WHAT THE TASK REQUIRES: Print the data once more, exactly as given. Drop the pictures.

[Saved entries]

━━━━━━

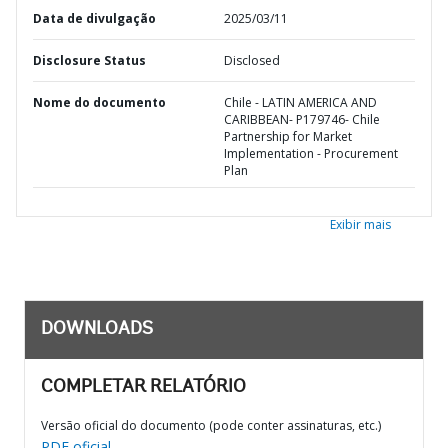
Data de divulgação
2025/03/11
Disclosure Status
Disclosed
Nome do documento
Chile - LATIN AMERICA AND
CARIBBEAN- P179746- Chile
Partnership for Market
Implementation - Procurement
Plan
Exibir mais
DOWNLOADS
COMPLETAR RELATÓRIO
Versão oficial do documento (pode conter assinaturas, etc.)
PDF oficial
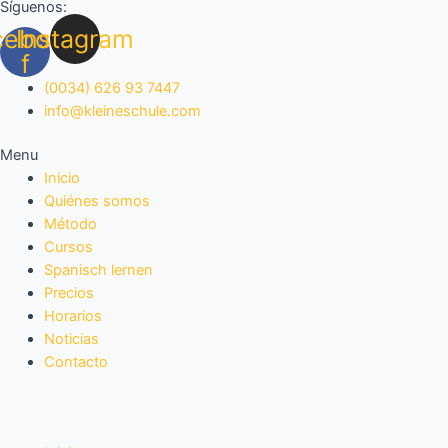
Síguenos:
Ir
Navegación
cebook-
Instagram
al
de
contenido
entradas
f
(0034) 626 93 7447
info@kleineschule.com
Menu
Inicio
Quiénes somos
Método
Cursos
Spanisch lernen
Precios
Horarios
Noticias
Contacto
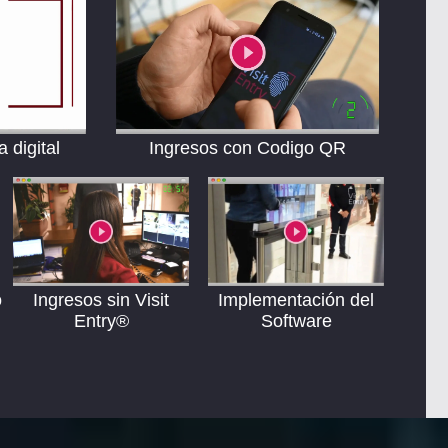
 digital
Ingresos con Codigo QR
o
Ingresos sin Visit
Implementación del
Entry®
Software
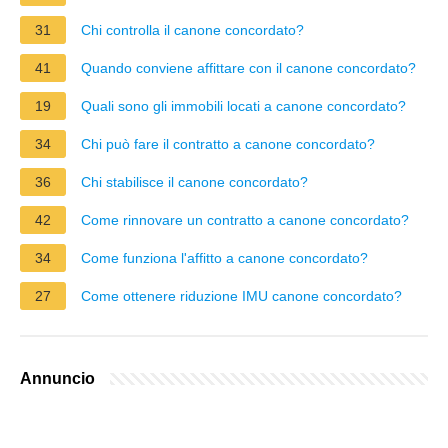
31
Chi controlla il canone concordato?
41
Quando conviene affittare con il canone concordato?
19
Quali sono gli immobili locati a canone concordato?
34
Chi può fare il contratto a canone concordato?
36
Chi stabilisce il canone concordato?
42
Come rinnovare un contratto a canone concordato?
34
Come funziona l'affitto a canone concordato?
27
Come ottenere riduzione IMU canone concordato?
Annuncio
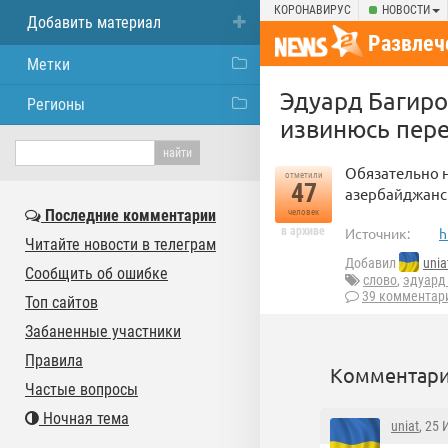
КОРОНАВИРУС
НОВОСТИ
Добавить материал
Развлеч
Метки
Эдуард Багиров
Регионы
извинюсь пере
Обязательно н
отметили
47
азербайджанск
Последние комментарии
человек
в архиве
Источник:
h
Читайте новости в телеграм
Добавил
unia
Сообщить об ошибке
слово
,
эдуард
39 комментар
Топ сайтов
Забаненные участники
Правила
Комментари
Частые вопросы
Ночная тема
uniat
, 25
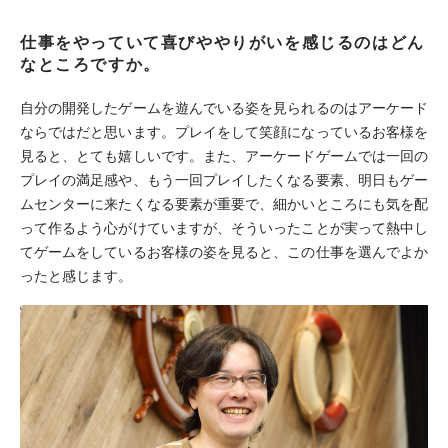
仕事をやっていて喜びややりがいを感じるのはどん
なところですか。
自分の開発したゲームを遊んでいる姿を見られるのはアーケード
ならではだと思います。プレイをして笑顔になっているお客様を
見ると、とても嬉しいです。また、アーケードゲームでは一回の
プレイの満足感や、もう一回プレイしたくなる要素、明日もゲー
ムセンターに来たくなる要素が重要で、細かいところにも気を配
って作るよう心がけていますが、そういったことが実って熱中し
てゲームをしているお客様の姿を見ると、この仕事を選んでよか
ったと感じます。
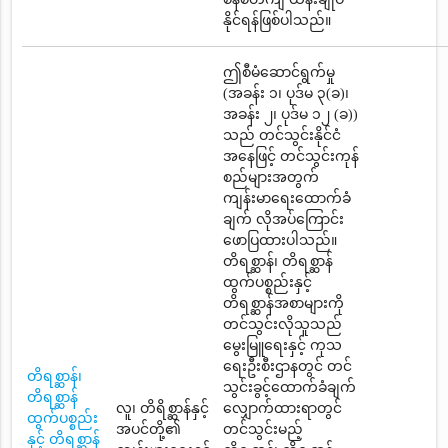
နိုင်ရန်ဖြစ်ပါသည်။
ဤစီမံဆောင်ရွက်မှု
(အခန်း ၁၊ ပုဒ်မ ၃(ခ)၊
အခန်း ၂၊ ပုဒ်မ ၁၂ (ခ))
သည် တင်သွင်းနိုင်ငံ
အနေဖြင့် တင်သွင်းကုန်
စည်များအတွက်
ကျန်းမာရေးထောက်ခံ
ချက် လိုအပ်ကြောင်း
ဖောပြထားပါသည်။
တိရစ္ဆာန်၊ တိရစ္ဆာန်
ထွက်ပစ္စည်းနှင့်
တိရစ္ဆာန်အစာများကို
တင်သွင်းလိုသူသည်
မွေးမြူရေးနှင့် ကုသ
ရေးဦးစီးဌာနတွင် တင်
တိရစ္ဆာန်၊
သွင်းခွင့်ထောက်ခံချက်
တိရစ္ဆာန်
လူ၊ တိရိစ္ဆာန်နှင့်
လျှောက်ထားရာတွင်
ထွက်ပစ္စည်း
အပင်တို့၏
တင်သွင်းမည့်
နှင့် တိရစ္ဆာန်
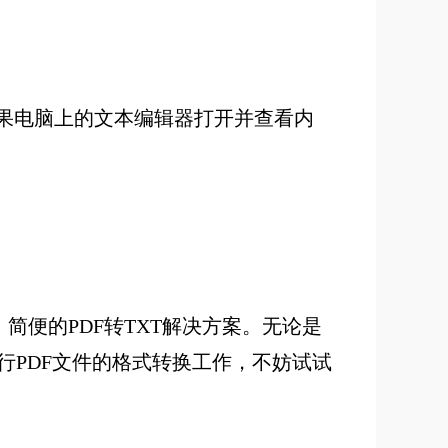
苹果电脑上的文本编辑器打开并查看内
简便的PDF转TXT解决方案。无论是
PDF文件的格式转换工作，不妨试试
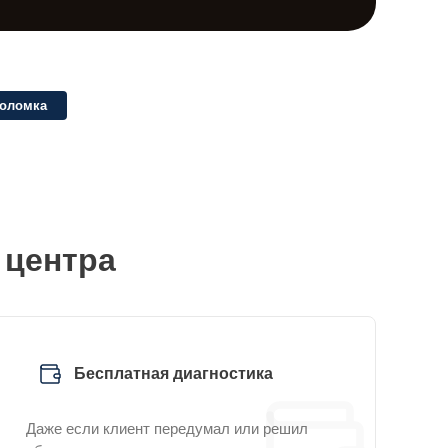
поломка
 центра
Бесплатная диагностика
Даже если клиент передумал или решил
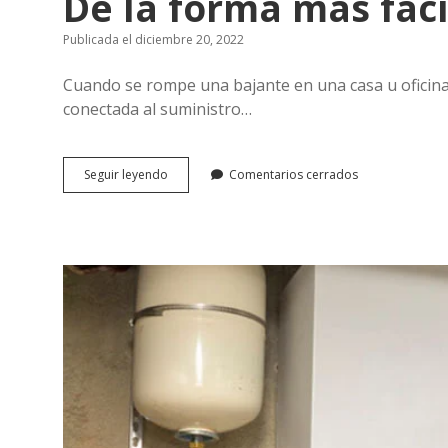
De la forma más fáci
Publicada el diciembre 20, 2022
Cuando se rompe una bajante en una casa u oficina,
conectada al suministro…
<strong>Cómo
Seguir leyendo
Comentarios cerrados
reparar
un
tubo
de
bajada
sin
obras
–
De
la
forma
más
fácil</strong>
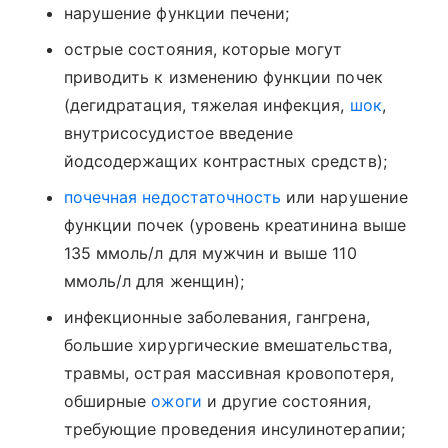
нарушение функции печени;
острые состояния, которые могут
приводить к изменению функции почек
(дегидратация, тяжелая инфекция,
шок
,
внутрисосудистое введение
йодсодержащих контрастных средств);
почечная недостаточность
или нарушение
функции почек (уровень креатинина выше
135 ммоль/л для мужчин и выше 110
ммоль/л для женщин);
инфекционные заболевания, гангрена,
большие хирургические вмешательства,
травмы, острая массивная кровопотеря,
обширные
ожоги
и другие состояния,
требующие проведения инсулинотерапии;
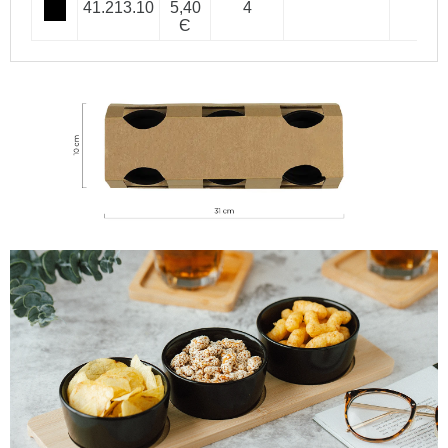
41.213.10
5,40
4
Є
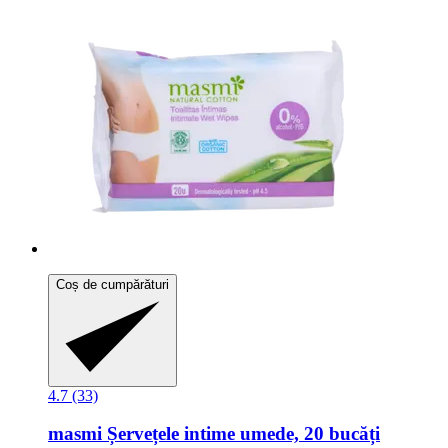
Coș de cumpărături
4.7 (33)
masmi
Șervețele intime umede, 20 bucăți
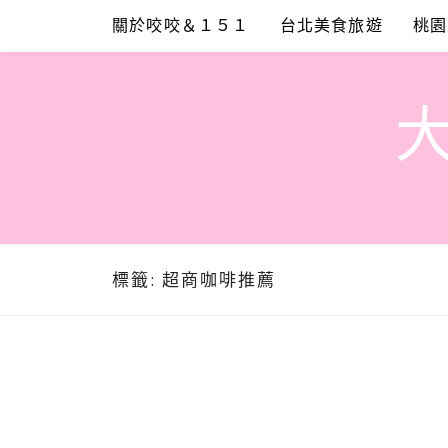
Skip
關於咬咬＆１５１
台北美食旅遊
桃園
to
content
標籤:
超商咖啡推薦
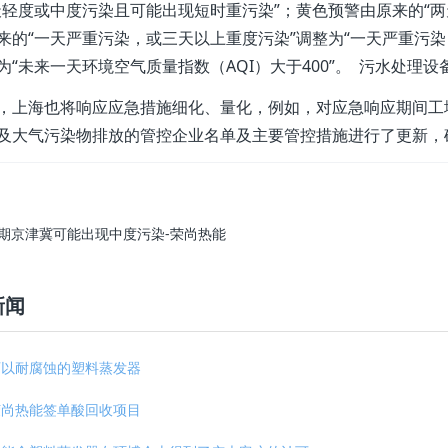
天轻度或中度污染且可能出现短时重污染”；黄色预警由原来的“两
来的“一天严重污染，或三天以上重度污染”调整为“一天严重污
为“未来一天环境空气质量指数（AQI）大于400”。 污水处理设
，上海也将响应应急措施细化、量化，例如，对应急响应期间工
及大气污染物排放的管控企业名单及主要管控措施进行了更新，确
前期京津冀可能出现中度污染-荣尚热能
新闻
可以耐腐蚀的塑料蒸发器
荣尚热能签单酸回收项目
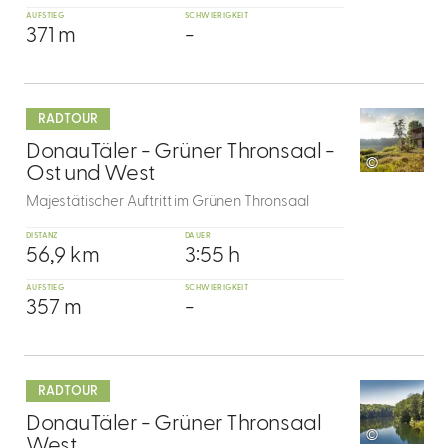
AUFSTIEG
SCHWIERIGKEIT
371 m
-
mehr
dazu
RADTOUR
7
DonauTäler - Grüner Thronsaal -
©
Ost und West
Majestätischer Auftritt im Grünen Thronsaal
DISTANZ
DAUER
56,9 km
3:55 h
AUFSTIEG
SCHWIERIGKEIT
357 m
-
mehr
dazu
RADTOUR
8
DonauTäler - Grüner Thronsaal
©
West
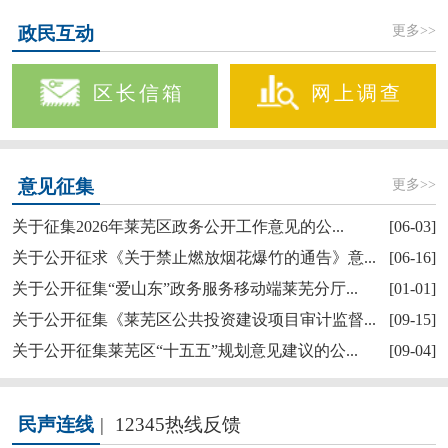
更多>>
政民互动
区长信箱
网上调查
更多>>
意见征集
关于征集2026年莱芜区政务公开工作意见的公...
[06-03]
关于公开征求《关于禁止燃放烟花爆竹的通告》意...
[06-16]
关于公开征集“爱山东”政务服务移动端莱芜分厅...
[01-01]
关于公开征集《莱芜区公共投资建设项目审计监督...
[09-15]
关于公开征集莱芜区“十五五”规划意见建议的公...
[09-04]
民声连线
|
12345热线反馈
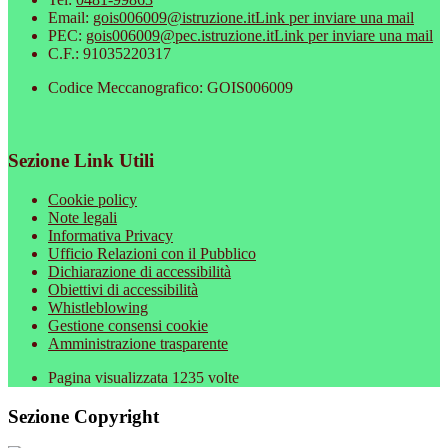
Email:
gois006009@istruzione.it
Link per inviare una mail
PEC:
gois006009@pec.istruzione.it
Link per inviare una mail
C.F.: 91035220317
Codice Meccanografico: GOIS006009
Sezione Link Utili
Cookie policy
Note legali
Informativa Privacy
Ufficio Relazioni con il Pubblico
Dichiarazione di accessibilità
Obiettivi di accessibilità
Whistleblowing
Gestione consensi cookie
Amministrazione trasparente
Pagina visualizzata
1235
volte
Sezione Copyright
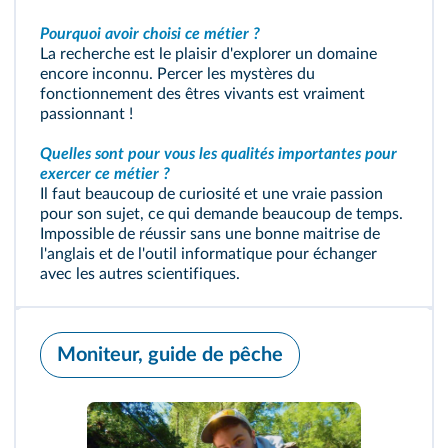
Pourquoi avoir choisi ce métier ?
La recherche est le plaisir d'explorer un domaine
encore inconnu. Percer les mystères du
fonctionnement des êtres vivants est vraiment
passionnant !
Quelles sont pour vous les qualités importantes pour
exercer ce métier ?
Il faut beaucoup de curiosité et une vraie passion
pour son sujet, ce qui demande beaucoup de temps.
Impossible de réussir sans une bonne maitrise de
l'anglais et de l'outil informatique pour échanger
avec les autres scientifiques.
Moniteur, guide de pêche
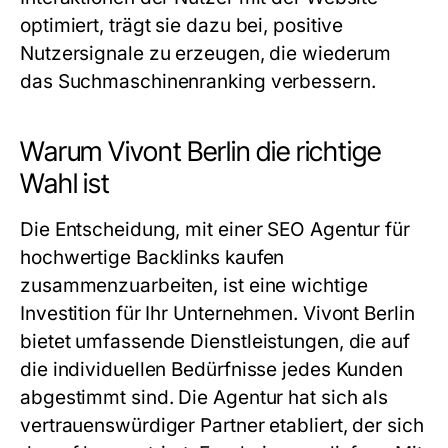
optimiert, trägt sie dazu bei, positive
Nutzersignale zu erzeugen, die wiederum
das Suchmaschinenranking verbessern.
Warum Vivont Berlin die richtige
Wahl ist
Die Entscheidung, mit einer
SEO Agentur für
hochwertige Backlinks kaufen
zusammenzuarbeiten, ist eine wichtige
Investition für Ihr Unternehmen. Vivont Berlin
bietet umfassende Dienstleistungen, die auf
die individuellen Bedürfnisse jedes Kunden
abgestimmt sind. Die Agentur hat sich als
vertrauenswürdiger Partner etabliert, der sich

━━━━━━

RESPONSE TO THE EXERCISE:
Data de divulgação
2025/03/11
Disclosure Status
Disclosed
Nome do documento
Chile - LATIN AMERICA AND
CARIBBEAN- P179746- Chile
Partnership for Market
Implementation - Procurement
Plan
Exibir mais
DOWNLOADS
COMPLETAR RELATÓRIO
Versão oficial do documento (pode conter assinaturas, etc.)
PDF oficial
Síguenos:
Ir
Navegación
cebook-
Instagram
al
de
contenido
entradas
f
(0034) 626 93 7447
info@kleineschule.com
Menu
Inicio
Quiénes somos
Método
Cursos
Spanisch lernen
Precios
Horarios
Noticias
Contacto
 digital
Ingresos con Codigo QR
o
Ingresos sin Visit
Implementación del
Entry®
Software
31
Chi controlla il canone concordato?
41
Quando conviene affittare con il canone concordato?
19
Quali sono gli immobili locati a canone concordato?
34
Chi può fare il contratto a canone concordato?
36
Chi stabilisce il canone concordato?
42
Come rinnovare un contratto a canone concordato?
34
Come funziona l'affitto a canone concordato?
27
Come ottenere riduzione IMU canone concordato?
Annuncio
КОРОНАВИРУС
НОВОСТИ
Добавить материал
Развлеч
Метки
Эдуард Багиров
Регионы
извинюсь пере
Обязательно н
отметили
47
азербайджанск
Последние комментарии
человек
в архиве
Источник:
h
Читайте новости в телеграм
Добавил
unia
Сообщить об ошибке
слово
,
эдуард
39 комментар
Топ сайтов
Забаненные участники
Правила
Комментари
Частые вопросы
Ночная тема
uniat
, 25
仕事をやっていて喜びややりがいを感じるのはどん
なところですか。
自分の開発したゲームを遊んでいる姿を見られるのはアーケード
ならではだと思います。プレイをして笑顔になっているお客様を
見ると、とても嬉しいです。また、アーケードゲームでは一回の
プレイの満足感や、もう一回プレイしたくなる要素、明日もゲー
ムセンターに来たくなる要素が重要で、細かいところにも気を配
って作るよう心がけていますが、そういったことが実って熱中し
てゲームをしているお客様の姿を見ると、この仕事を選んでよか
ったと感じます。
နိုင်ရန်ဖြစ်ပါသည်။
ဤစီမံဆောင်ရွက်မှု
(အခန်း ၁၊ ပုဒ်မ ၃(ခ)၊
အခန်း ၂၊ ပုဒ်မ ၁၂ (ခ))
သည် တင်သွင်းနိုင်ငံ
အနေဖြင့် တင်သွင်းကုန်
စည်များအတွက်
ကျန်းမာရေးထောက်ခံ
ချက် လိုအပ်ကြောင်း
ဖောပြထားပါသည်။
တိရစ္ဆာန်၊ တိရစ္ဆာန်
ထွက်ပစ္စည်းနှင့်
တိရစ္ဆာန်အစာများကို
တင်သွင်းလိုသူသည်
မွေးမြူရေးနှင့် ကုသ
ရေးဦးစီးဌာနတွင် တင်
တိရစ္ဆာန်၊
သွင်းခွင့်ထောက်ခံချက်
တိရစ္ဆာန်
လူ၊ တိရိစ္ဆာန်နှင့်
လျှောက်ထားရာတွင်
ထွက်ပစ္စည်း
အပင်တို့၏
တင်သွင်းမည့်
နှင့် တိရစ္ဆာန်
苹果电脑上的文本编辑器打开并查看内
简便的PDF转TXT解决方案。无论是
PDF文件的格式转换工作，不妨试试
поломка
 центра
Бесплатная диагностика
Даже если клиент передумал или решил
De la forma más fáci
Publicada el diciembre 20, 2022
Cuando se rompe una bajante en una casa u oficina,
conectada al suministro…
<strong>Cómo
Seguir leyendo
Comentarios cerrados
reparar
un
tubo
de
bajada
sin
obras
–
De
la
forma
más
fácil</strong>
нарушение функции печени;
острые состояния, которые могут
приводить к изменению функции почек
(дегидратация, тяжелая инфекция,
шок
,
внутрисосудистое введение
йодсодержащих контрастных средств);
почечная недостаточность
или нарушение
функции почек (уровень креатинина выше
135 ммоль/л для мужчин и выше 110
ммоль/л для женщин);
инфекционные заболевания, гангрена,
большие хирургические вмешательства,
травмы, острая массивная кровопотеря,
обширные
ожоги
и другие состояния,
требующие проведения инсулинотерапии;
41.213.10
5,40
4
Є
Coș de cumpărături
4.7 (33)
masmi
Șervețele intime umede, 20 bucăți
Skip
關於咬咬＆１５１
台北美食旅遊
桃園
to
content
標籤:
超商咖啡推薦
天轻度或中度污染且可能出现短时重污染”；黄色预警由原来的“两
来的“一天严重污染，或三天以上重度污染”调整为“一天严重污
为“未来一天环境空气质量指数（AQI）大于400”。 污水处理设
，上海也将响应应急措施细化、量化，例如，对应急响应期间工
及大气污染物排放的管控企业名单及主要管控措施进行了更新，确
前期京津冀可能出现中度污染-荣尚热能
新闻
可以耐腐蚀的塑料蒸发器
荣尚热能签单酸回收项目
AUFSTIEG
SCHWIERIGKEIT
371 m
-
mehr
dazu
RADTOUR
7
DonauTäler - Grüner Thronsaal -
©
Ost und West
Majestätischer Auftritt im Grünen Thronsaal
DISTANZ
DAUER
56,9 km
3:55 h
AUFSTIEG
SCHWIERIGKEIT
357 m
-
mehr
dazu
RADTOUR
8
DonauTäler - Grüner Thronsaal
©
West
更多>>
政民互动
区长信箱
网上调查
更多>>
意见征集
关于征集2026年莱芜区政务公开工作意见的公...
[06-03]
关于公开征求《关于禁止燃放烟花爆竹的通告》意...
[06-16]
关于公开征集“爱山东”政务服务移动端莱芜分厅...
[01-01]
关于公开征集《莱芜区公共投资建设项目审计监督...
[09-15]
关于公开征集莱芜区“十五五”规划意见建议的公...
[09-04]
民声连线
|
12345热线反馈
Email:
gois006009@istruzione.it
Link per inviare una mail
PEC:
gois006009@pec.istruzione.it
Link per inviare una mail
C.F.: 91035220317
Codice Meccanografico: GOIS006009
Sezione Link Utili
Cookie policy
Note legali
Informativa Privacy
Ufficio Relazioni con il Pubblico
Dichiarazione di accessibilità
Obiettivi di accessibilità
Whistleblowing
Gestione consensi cookie
Amministrazione trasparente
Pagina visualizzata
1235
volte
Sezione Copyright
Pourquoi avoir choisi ce métier ?
La recherche est le plaisir d'explorer un domaine
encore inconnu. Percer les mystères du
fonctionnement des êtres vivants est vraiment
passionnant !
Quelles sont pour vous les qualités importantes pour
exercer ce métier ?
Il faut beaucoup de curiosité et une vraie passion
pour son sujet, ce qui demande beaucoup de temps.
Impossible de réussir sans une bonne maitrise de
l'anglais et de l'outil informatique pour échanger
avec les autres scientifiques.
Moniteur, guide de pêche
optimiert, trägt sie dazu bei, positive
Nutzersignale zu erzeugen, die wiederum
das Suchmaschinenranking verbessern.
Warum Vivont Berlin die richtige
Wahl ist
Die Entscheidung, mit einer
SEO Agentur für
hochwertige Backlinks kaufen
zusammenzuarbeiten, ist eine wichtige
Investition für Ihr Unternehmen. Vivont Berlin
bietet umfassende Dienstleistungen, die auf
die individuellen Bedürfnisse jedes Kunden
abgestimmt sind. Die Agentur hat sich als
vertrauenswürdiger Partner etabliert, der sich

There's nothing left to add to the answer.